Well, it is perhaps a matter of pride to admit that ours is a land where a pre-nursery kid can even distinguish the sound of a bomb from that of a bamboola. Again, it won’t be too far when we can buy bombs from a grocery store and use them anywhere, anytime for our own personal reasons; logical or illogical, it matters not. So, you had a tiff with Tomba or Chaoba or when someone said no to a request or command or whatsoever, hurl a bomb—that’s the best ever way to settle a score. And that’s a lesson our society has been teaching us. Who needs a ‘reasonable’ reason in our leiraks and leikais?

New Year, Old Craps

Anouba chahi, anouba manglaan and anouba wakhalon sound so good to listen to or read about, but when it comes to the reality in our state, one should clearly hear it and read between the lines. Comfortably numb; we have started expecting any untoward incident with this deep-rooted psyche that we are meant to endure all these bullshits all around the year.

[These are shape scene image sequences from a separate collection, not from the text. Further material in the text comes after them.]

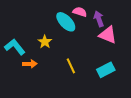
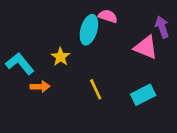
purple arrow: (99, 19) -> (162, 27), moved
cyan ellipse: (66, 22) -> (89, 30), turned 60

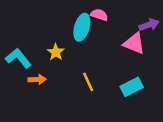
purple arrow: (162, 27) -> (149, 25), turned 90

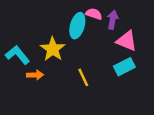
purple arrow: (149, 25) -> (113, 20), moved, turned -60
yellow star: (56, 52) -> (53, 49), size x1.5
cyan rectangle: (132, 87) -> (124, 67), moved

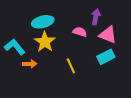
pink semicircle: (94, 14) -> (80, 32), moved
cyan ellipse: (77, 26) -> (43, 22), moved, turned 60

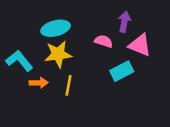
yellow star: (45, 42) -> (58, 54), turned 30
cyan rectangle: (106, 57) -> (122, 71), moved
yellow line: (71, 66) -> (69, 85), moved, turned 35

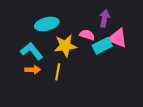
yellow star: (58, 54) -> (65, 46), moved
cyan L-shape: (19, 61) -> (32, 51), moved
cyan rectangle: (122, 71) -> (102, 46), moved

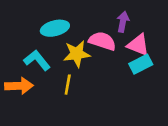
pink semicircle: (87, 35) -> (102, 41), size x1.5
cyan rectangle: (102, 46) -> (141, 64), moved
orange arrow: (33, 70) -> (19, 86), moved, size x1.5

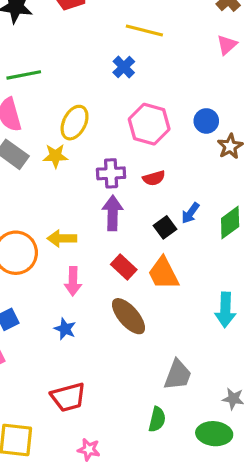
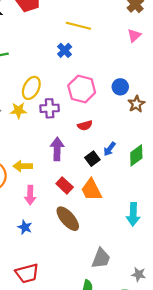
purple cross: (111, 173) -> (50, 108), moved

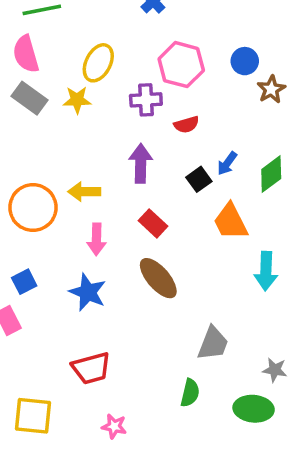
purple cross: (50, 108) -> (146, 100), moved
orange trapezoid: (91, 190) -> (231, 222), moved
blue star: (25, 227) -> (88, 292), size x1.5

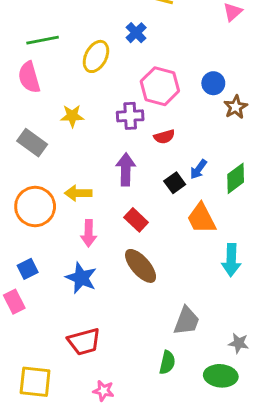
yellow ellipse: (98, 63) -> (96, 56), moved
gray rectangle: (29, 98) -> (32, 143), moved

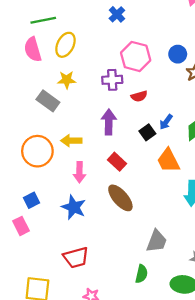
yellow ellipse: (96, 56) -> (65, 45), moved
gray rectangle: (32, 143) -> (48, 101), moved

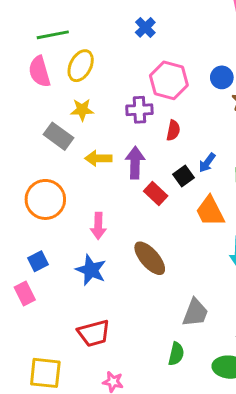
red semicircle: (139, 96) -> (173, 130), turned -63
yellow arrow: (71, 141) -> (98, 158), moved
red rectangle: (117, 162) -> (156, 194), moved

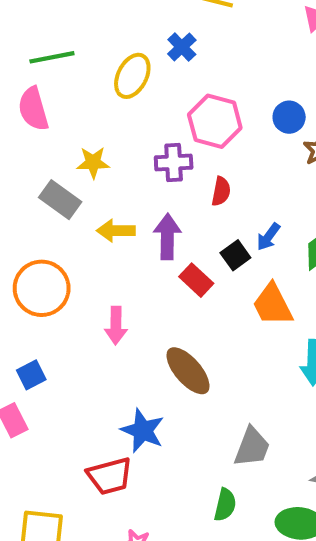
yellow ellipse: (81, 66) -> (132, 76), moved
blue star: (91, 270) -> (143, 431), moved

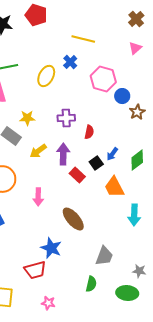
pink hexagon: (215, 121) -> (103, 79), moved
yellow arrow: (116, 231) -> (38, 151), turned -36

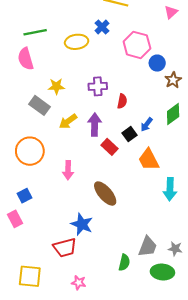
yellow ellipse: (46, 76) -> (77, 42), turned 55
green diamond: (137, 160) -> (173, 114), moved
gray trapezoid: (104, 256) -> (148, 247), moved

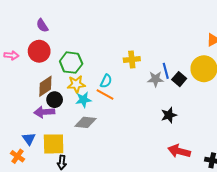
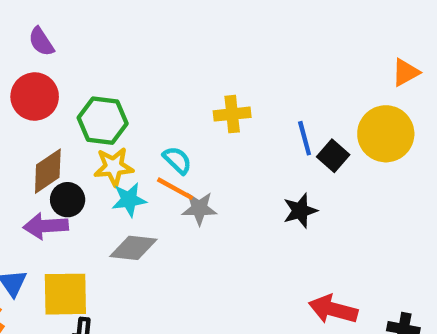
gray star: (156, 79) -> (199, 208), moved
cyan semicircle: (106, 81) -> (177, 160), turned -72
black star: (169, 115) -> (300, 211), moved

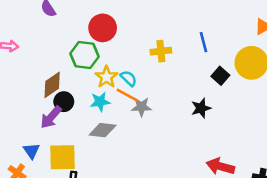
red circle: (35, 97) -> (103, 28), moved
blue line: (305, 138) -> (204, 42), moved
yellow star: (114, 167) -> (106, 77), moved, turned -30
purple arrow: (46, 226) -> (51, 117), turned -45

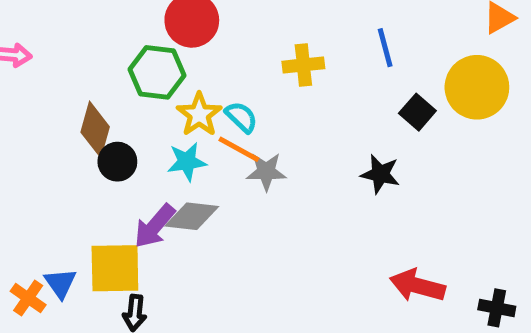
brown diamond: (52, 85) -> (95, 129), turned -40
black star: (201, 108) -> (380, 174), turned 30
purple arrow: (51, 117) -> (155, 226), moved
blue triangle: (31, 151) -> (60, 283), moved

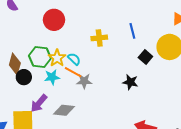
green hexagon: (157, 72) -> (40, 57), moved
gray diamond: (192, 216) -> (64, 110), moved

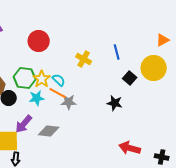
yellow cross: (99, 38) -> (84, 59), turned 35

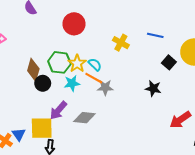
blue line: (117, 52) -> (155, 35), turned -63
red arrow: (130, 148) -> (180, 120), moved, turned -50

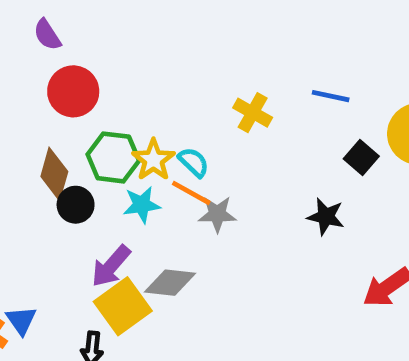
red circle: (74, 24) -> (73, 91), moved
yellow square: (42, 128) -> (123, 306), moved, turned -35

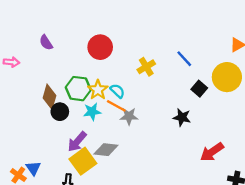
purple semicircle: (47, 35) -> (46, 43), moved
red circle: (73, 91) -> (100, 47), moved
blue line: (331, 96) -> (184, 59), turned 36
yellow cross: (253, 113) -> (146, 67), turned 30

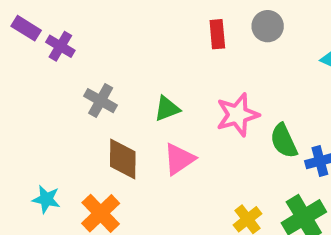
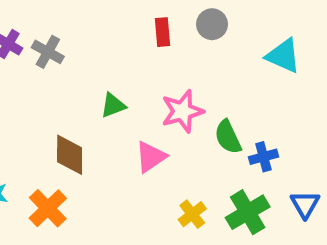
gray cross: (101, 101) -> (48, 52), moved
pink triangle: (179, 159) -> (151, 157), moved

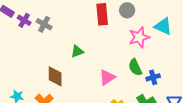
red rectangle: (163, 32) -> (102, 14), size x1.5
pink star: (182, 111) -> (139, 37), moved
pink triangle: (151, 157) -> (107, 77), moved

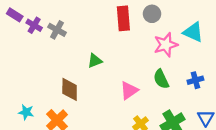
blue cross: (153, 77) -> (195, 80), moved

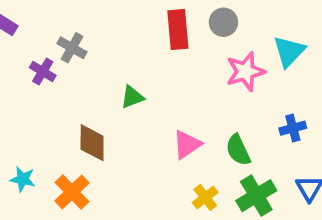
purple cross: (34, 25) -> (43, 71), moved
cyan triangle: (193, 32) -> (289, 51), turned 50
green semicircle: (161, 79) -> (238, 150), moved

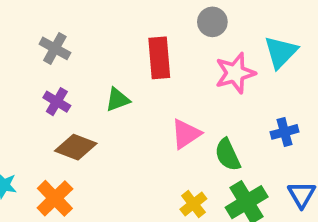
red rectangle: (178, 30) -> (159, 58), moved
purple cross: (43, 71) -> (57, 102), moved
brown diamond: (92, 143) -> (76, 147), turned -69
pink triangle: (187, 144) -> (186, 134), moved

We are being told and convinced that we are the citizens of the largest democracy yet it is almost like a pipedream when it comes to our rights. Why is there a black maikhal when it comes to exercising our democratic rights in our homeland? Why should we be immune to any unfavourable incident that happens every now and then? Bans, restrictions and more bans and restriction—sometimes the prevailing claustrophobia is too hard on our senses.

To cite the simplest example, if you go out with friends in the late evenings, you get frisked mandatorily by the security personnel. There is no implication that we only want to go out in the evenings but you get what I mean; after all we are the united people of the united land. And whether you have proper documents for your vehicle or not, you will be charged, at least a Yaangkhei or Chaama note for their allowances, read their cha thaknaba. I wonder if we should start carrying cha in a Moreh flask to avoid giving cha-thaknaba sen to the thirsty lots, eh?!

Old Habits Die Hard

Paying bribes is a noble chatnabi in Manipur. The more you pay, the better you are and the higher post you get in the lone governmental jobs and the faster a task is completed. Well, which chatnabi are we referring to? Are we not the ones who have been promoting this chatnabi in the first place? What had started should come to an end. It’s the high time we re-look at the aged-old formula of economics’ demand and supply and restate this way: Where there isn’t any supply, demand will ultimately stop.

So, from this year onwards, let us start making some sense (not necessarily in a factory or some sort of an assembly line).

If you have proper documents for your vehicle, have the guts to tell a straight ‘No’, if they ask you for a Yaangkhei or Chaama-chapi note. If you are eligible for a particular post, never ever think about mortgaging your lou or ingkhol just to pay lacs to the ridiculously sounding ‘concerned authorities’.

It is the high time we continuously remind ourselves that this is our own homeland. We are not supposed to feel like an alien here. Why should we be afraid to loiter freely in our homeland? Why should we be scared to drive anywhere in our own city no matter the time of the day or night? Why should they have a price tag for a job opening that we are eligible for? Let us start questioning ourselves with such questions from time to time. It is easier said than done but again, there has to be an end and there has to be a new beginning. And the New Year is just the right time.

On other occasions, it is sheer stupidity to yell ‘Akhoigi ngamkhei kaiba yaaroi’ when we are busy building walls fencing ourselves away from our neighbours. All we need is a daily dose of sanity which is available at free of cost. When we talk about these issues, the list will be endless. A small beginning has the potential to make a big impact. Let this New Year enlighten us all and help us have our stand. Let our state rise from the slumber and shine.

Wishing all of you a very happy and sensible new year!